Petrographic, mineralogical, and climatic analyses, and risk maps for conservation strategies

Wojciech Bartz, Jacek Kościuk, Maria Gąsior, Teresa Dziedzic

doi:10.37190/arc200212

Abstract

El Fuerte de Samaipata is a pre-Hispanic archaeological site in Bolivia that has been on the UNESCO World Heritage List. Its main part – the rock – is densely covered with a complex arrangement of terraces, platforms, water reservoirs, channels, and petroglyphs. The rapidly progressing erosion of the rock is making the petroglyphs less and less clear, and some are no longer recognisable. The main topic of this study is to indicate all risk factors conducive to erosion and to create risk maps identifying the most vulnerable areas that require immediate conservation intervention.

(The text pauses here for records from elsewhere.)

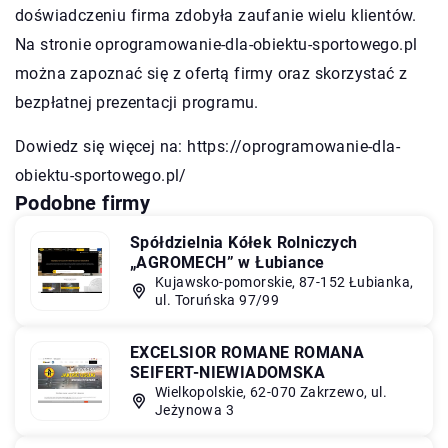
doświadczeniu firma zdobyła zaufanie wielu klientów.
Na stronie oprogramowanie-dla-obiektu-sportowego.pl
można zapoznać się z ofertą firmy oraz skorzystać z
bezpłatnej prezentacji programu.
Dowiedz się więcej na:
https://oprogramowanie-dla-
obiektu-sportowego.pl/
Podobne firmy
Spółdzielnia Kółek Rolniczych
„AGROMECH” w Łubiance
Kujawsko-pomorskie, 87-152 Łubianka,
ul. Toruńska 97/99
EXCELSIOR ROMANE ROMANA
SEIFERT-NIEWIADOMSKA
Wielkopolskie, 62-070 Zakrzewo, ul.
Jeżynowa 3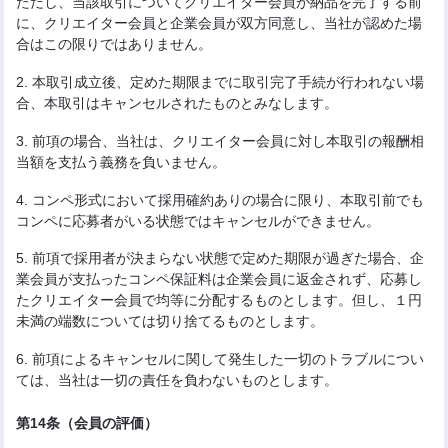
ただし、当該取引についてクリエイター会員が納品を完了する前
に、クリエイター会員と企業会員が双方同意し、当社が認めた場
合はこの限りではありません。
2. 本取引成立後、定めた期限までに取引完了手続が行われない場
合、本取引はキャンセルされたものとみなします。
3. 前項の場合、当社は、クリエイター会員に対し本取引の報酬相
当額を支払う義務を負いません。
4. コンペ形式において採用確約ありの場合に限り、本取引前でも
コンペに応募者がいる状態ではキャンセルができません。
5. 前項で採用者が決まらない状態で定めた期限が過ぎた場合、企
業会員が支払ったコンペ保証料は企業会員に返金されず、応募し
たクリエイター会員で均等に分配するものとします。但し、１円
未満の端数については切り捨てるものとします。
6. 前項によるキャンセルに関して発生した一切のトラブルについ
ては、当社は一切の責任を負わないものとします。
第14条（会員の評価）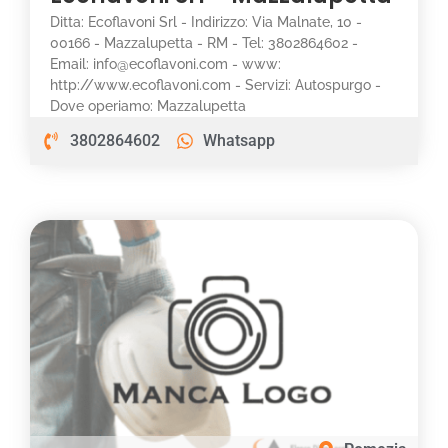
Ditta: Ecoflavoni Srl - Indirizzo: Via Malnate, 10 -
00166 - Mazzalupetta - RM - Tel: 3802864602 -
Email: info@ecoflavoni.com - www:
http://www.ecoflavoni.com - Servizi: Autospurgo -
Dove operiamo: Mazzalupetta
3802864602
Whatsapp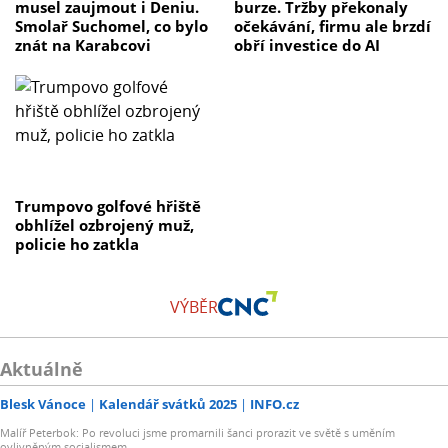
musel zaujmout i Deniu.
burze. Tržby překonaly
Smolař Suchomel, co bylo
očekávání, firmu ale brzdí
znát na Karabcovi
obří investice do AI
Trumpovo golfové hřiště
obhlížel ozbrojený muž,
policie ho zatkla
VÝBĚR
Aktuálně
Blesk Vánoce
Kalendář svátků 2025
INFO.cz
Malíř Peterbok: Po revoluci jsme promarnili šanci prorazit ve světě s uměním
ovlivněným socialismem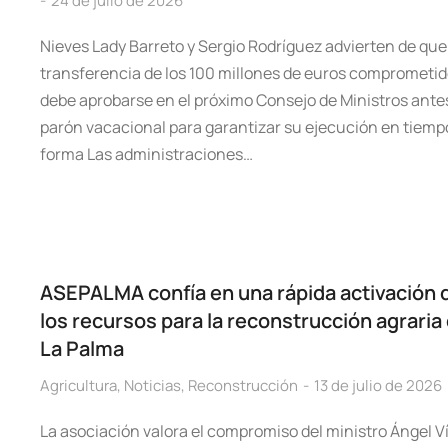
24 de julio de 2026
Nieves Lady Barreto y Sergio Rodríguez advierten de que
transferencia de los 100 millones de euros comprometi
debe aprobarse en el próximo Consejo de Ministros ante
parón vacacional para garantizar su ejecución en tiemp
forma Las administraciones…
ASEPALMA confía en una rápida activación 
los recursos para la reconstrucción agraria
La Palma
Agricultura
,
Noticias
,
Reconstrucción
13 de julio de 2026
La asociación valora el compromiso del ministro Ángel V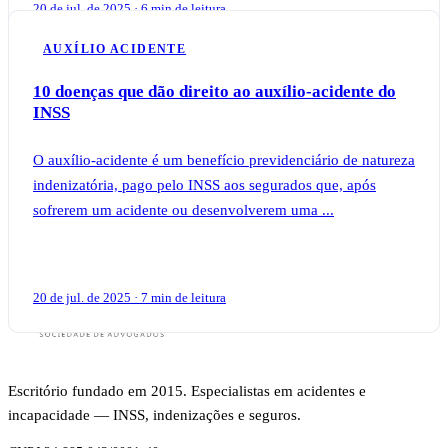
20 de jul. de 2025 · 6 min de leitura
AUXÍLIO ACIDENTE
10 doenças que dão direito ao auxílio-acidente do
INSS
O auxílio-acidente é um benefício previdenciário de natureza
indenizatória, pago pelo INSS aos segurados que, após
sofrerem um acidente ou desenvolverem uma ...
20 de jul. de 2025 · 7 min de leitura
Escritório fundado em 2015. Especialistas em acidentes e
incapacidade — INSS, indenizações e seguros.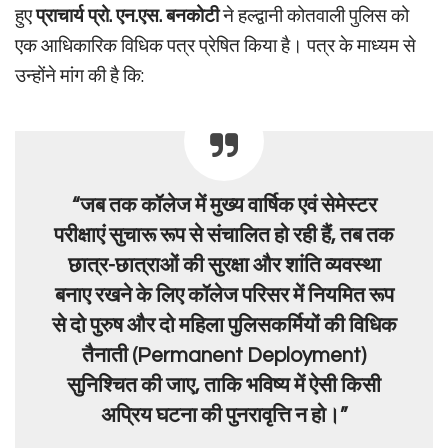
हुए
प्राचार्य प्रो. एन.एस. बनकोटी
ने हल्द्वानी कोतवाली पुलिस को
एक आधिकारिक विधिक पत्र प्रेषित किया है। पत्र के माध्यम से
उन्होंने मांग की है कि:
“जब तक कॉलेज में मुख्य वार्षिक एवं सेमेस्टर
परीक्षाएं सुचारू रूप से संचालित हो रही हैं, तब तक
छात्र-छात्राओं की सुरक्षा और शांति व्यवस्था
बनाए रखने के लिए कॉलेज परिसर में नियमित रूप
से दो पुरुष और दो महिला पुलिसकर्मियों की विधिक
तैनाती (Permanent Deployment)
सुनिश्चित की जाए, ताकि भविष्य में ऐसी किसी
अप्रिय घटना की पुनरावृत्ति न हो।”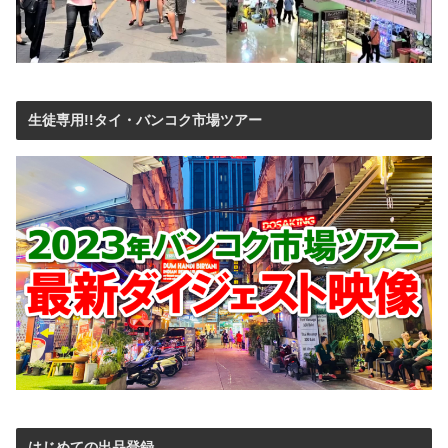
生徒専用!!タイ・バンコク市場ツアー
はじめての出品登録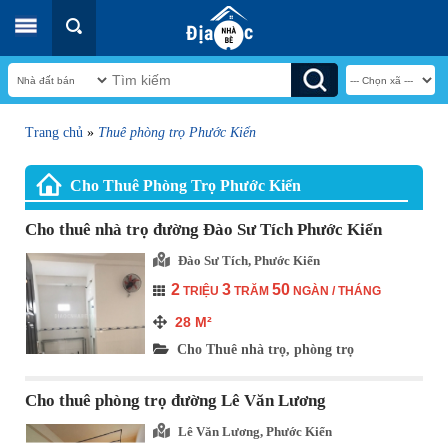
Trang chủ
»
Thuê phòng trọ Phước Kiển
Cho Thuê Phòng Trọ Phước Kiển
Cho thuê nhà trọ đường Đào Sư Tích Phước Kiển
Đào Sư Tích, Phước Kiển
2
3
50
TRIỆU
TRĂM
NGÀN / THÁNG
28
M²
Cho Thuê nhà trọ, phòng trọ
Cho thuê phòng trọ đường Lê Văn Lương
Lê Văn Lương, Phước Kiển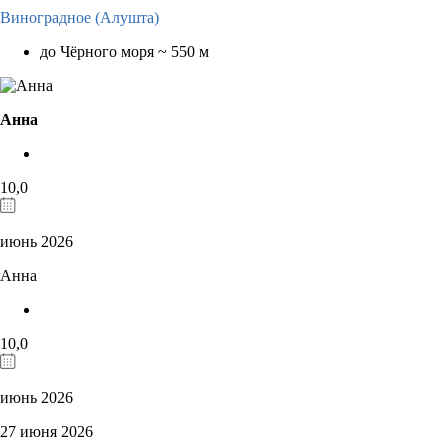
Виноградное (Алушта)
до Чёрного моря ~ 550 м
Анна
10,0
июнь 2026
Анна
10,0
июнь 2026
27 июня 2026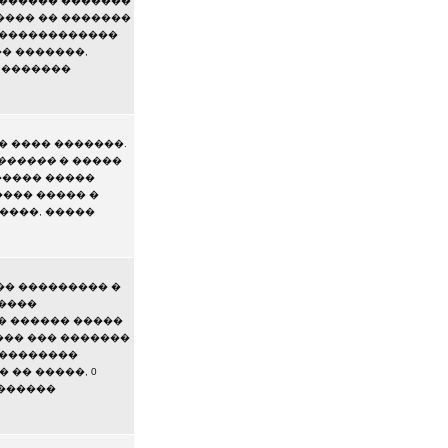
������� �������
���� �� �������
��������������
� �������,
� �������
� ���� �������.
������
� �����
����� �����
��� ����� �
����, �����
�� ��������� �
�����
 �� ������ �����
��� ��� �������
 ��������
 �� �����, 0
�������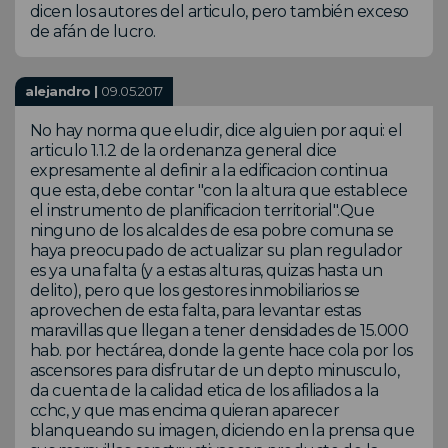
dicen los autores del articulo, pero también exceso
de afán de lucro.
alejandro |
09.05.2017
No hay norma que eludir, dice alguien por aqui: el
articulo 1.1.2 de la ordenanza general dice
expresamente al definir a la edificacion continua
que esta, debe contar "con la altura que establece
el instrumento de planificacion territorial".Que
ninguno de los alcaldes de esa pobre comuna se
haya preocupado de actualizar su plan regulador
es ya una falta (y a estas alturas, quizas hasta un
delito), pero que los gestores inmobiliarios se
aprovechen de esta falta, para levantar estas
maravillas que llegan a tener densidades de 15.000
hab. por hectárea, donde la gente hace cola por los
ascensores para disfrutar de un depto minusculo,
da cuenta de la calidad etica de los afiliados a la
cchc, y que mas encima quieran aparecer
blanqueando su imagen, diciendo en la prensa que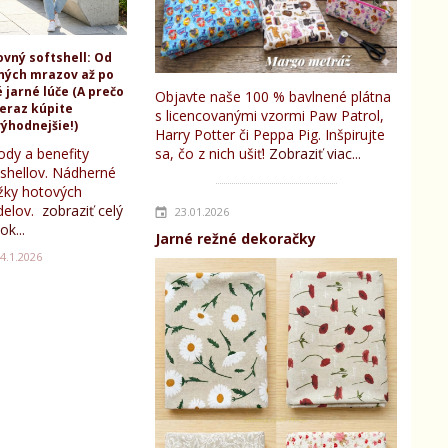
ovný softshell: Od
ných mrazov až po
 jarné lúče (A prečo
Objavte naše 100 % bavlnené plátna
teraz kúpite
s licencovanými vzormi Paw Patrol,
ýhodnejšie!)
Harry Potter či Peppa Pig. Inšpirujte
ody a benefity
sa, čo z nich ušiť!
Zobraziť viac...
tshellov. Nádherné
žky hotových
elov.
zobraziť celý
23.01.2026
ok...
Jarné režné dekoračky
4.1.2026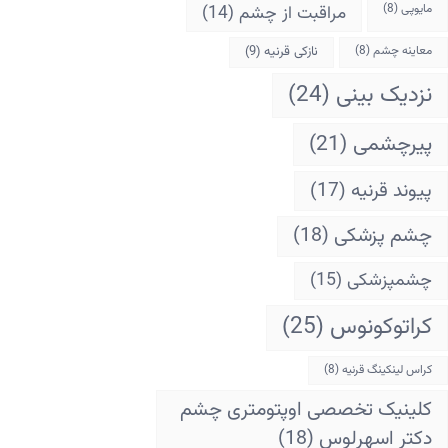
مایوپی
(8)
مراقبت از چشم
(14)
معاینه چشم
(8)
نازکی قرنیه
(9)
نزدیک بینی
(24)
پیرچشمی
(21)
پیوند قرنیه
(17)
چشم پزشکی
(18)
چشمپزشکی
(15)
کراتوکونوس
(25)
کراس لینکینگ قرنیه
(8)
کلینیک تخصصی اوپتومتری چشم
دکتر اسهرلوس
(18)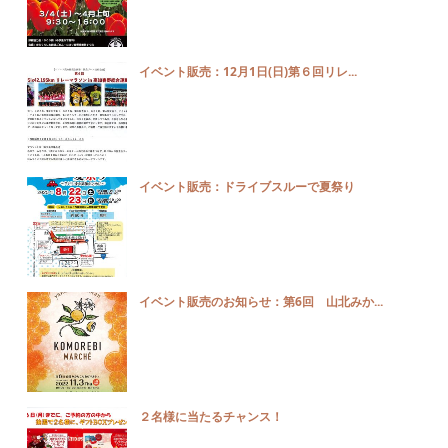
イベント販売：12月1日(日)第６回リレ...
イベント販売：ドライブスルーで夏祭り
イベント販売のお知らせ：第6回 山北みか...
２名様に当たるチャンス！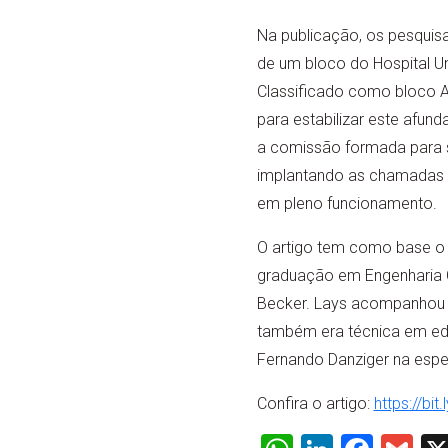
Na publicação, os pesquisa
de um bloco do Hospital Un
Classificado como bloco AI
para estabilizar este afun
a comissão formada para s
implantando as chamadas es
em pleno funcionamento.
O artigo tem como base o 
graduação em Engenharia Ci
Becker. Lays acompanhou d
também era técnica em ed
Fernando Danziger na espe
Confira o artigo:
https://bi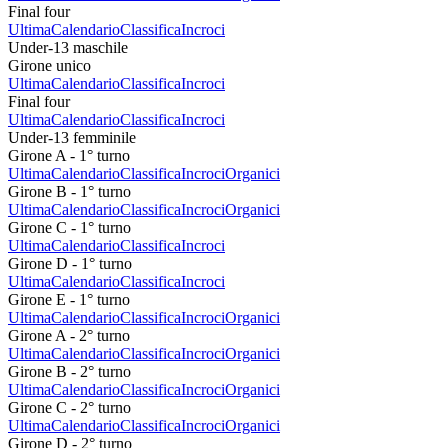
Final four
Ultima
Calendario
Classifica
Incroci
Under-13 maschile
Girone unico
Ultima
Calendario
Classifica
Incroci
Final four
Ultima
Calendario
Classifica
Incroci
Under-13 femminile
Girone A - 1° turno
Ultima
Calendario
Classifica
Incroci
Organici
Girone B - 1° turno
Ultima
Calendario
Classifica
Incroci
Organici
Girone C - 1° turno
Ultima
Calendario
Classifica
Incroci
Girone D - 1° turno
Ultima
Calendario
Classifica
Incroci
Girone E - 1° turno
Ultima
Calendario
Classifica
Incroci
Organici
Girone A - 2° turno
Ultima
Calendario
Classifica
Incroci
Organici
Girone B - 2° turno
Ultima
Calendario
Classifica
Incroci
Organici
Girone C - 2° turno
Ultima
Calendario
Classifica
Incroci
Organici
Girone D - 2° turno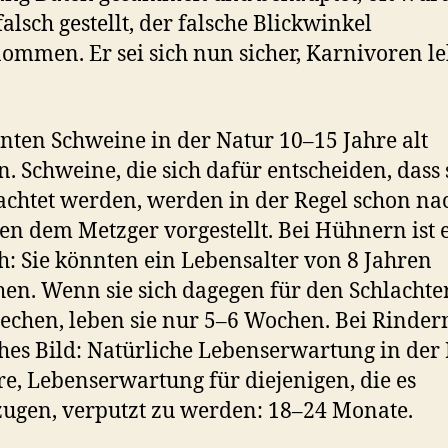
falsch gestellt, der falsche Blickwinkel
ommen. Er sei sich nun sicher, Karnivoren l
.
nten Schweine in der Natur 10–15 Jahre alt
. Schweine, die sich dafür entscheiden, dass 
achtet werden, werden in der Regel schon na
n dem Metzger vorgestellt. Bei Hühnern ist 
h: Sie könnten ein Lebensalter von 8 Jahren
hen. Wenn sie sich dagegen für den Schlachte
echen, leben sie nur 5–6 Wochen. Bei Rinder
hes Bild: Natürliche Lebenserwartung in der 
re, Lebenserwartung für diejenigen, die es
ugen, verputzt zu werden: 18–24 Monate.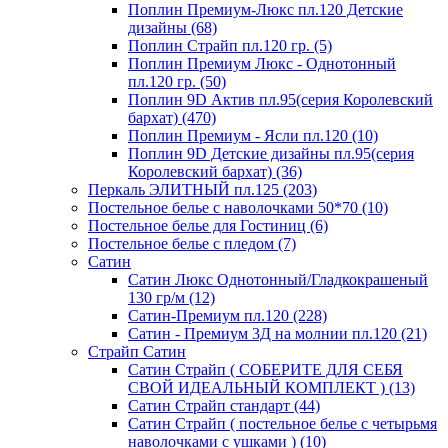
Поплин Премиум-Люкс пл.120 Детские
дизайны (68)
Поплин Страйп пл.120 гр. (5)
Поплин Премиум Люкс - Однотонный
пл.120 гр. (50)
Поплин 9D Актив пл.95(серия Королевский
бархат) (470)
Поплин Премиум - Ясли пл.120 (10)
Поплин 9D Детские дизайны пл.95(серия
Королевский бархат) (36)
Перкаль ЭЛИТНЫЙ пл.125 (203)
Постельное белье с наволочками 50*70 (10)
Постельное белье для Гостиниц (6)
Постельное белье с пледом (7)
Сатин
Сатин Люкс Однотонный/Гладкокрашеный
130 гр/м (12)
Сатин-Премиум пл.120 (228)
Сатин - Премиум 3Д на молнии пл.120 (21)
Страйп Сатин
Сатин Страйп ( СОБЕРИТЕ ДЛЯ СЕБЯ
СВОЙ ИДЕАЛЬНЫЙ КОМПЛЕКТ ) (13)
Сатин Страйп стандарт (44)
Сатин Страйп ( постельное белье с четырьмя
наволочками с ушками ) (10)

Parallel mineralogical and petrographic studies show that the Samaipata rock is a quartz-rich, porous, well-sorted sandstone, classified as quartz arenite or subarcosic arenite. The cement of the rock is composed of quartz overgrowth and ubiquitous, pore-filling hematite-clay aggregates containing non-expanding kaolinite, illite, and expanding smectite. The rock exhibits different stages of weathering, from relatively fresh to strongly altered and heavily cracked. In comparison to fresh rock, the latter has cement enriched in clay minerals and is depleted in hematite due to weathering and the dissolution of the iron-bearing phase.